Print the data that follows word for word, leaving out any picture.
--- Dataset records Enclosed Below ---
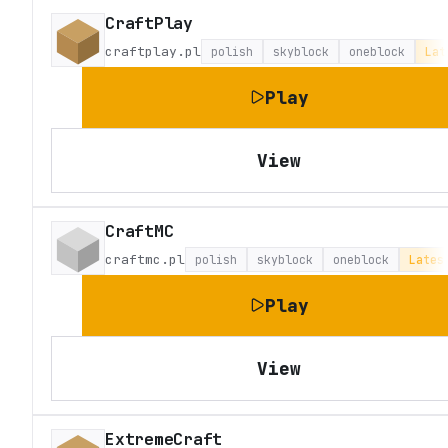
CraftPlay
craftplay.pl
polish
skyblock
oneblock
Lat
Play
View
CraftMC
craftmc.pl
polish
skyblock
oneblock
Lates
Play
View
ExtremeCraft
--- End of Enclosed Dataset records ---
**Answer to the problem**
CraftPlay
craftplay.pl
polish
skyblock
oneblock
Lat
Play
View
CraftMC
craftmc.pl
polish
skyblock
oneblock
Lates
Play
View
ExtremeCraft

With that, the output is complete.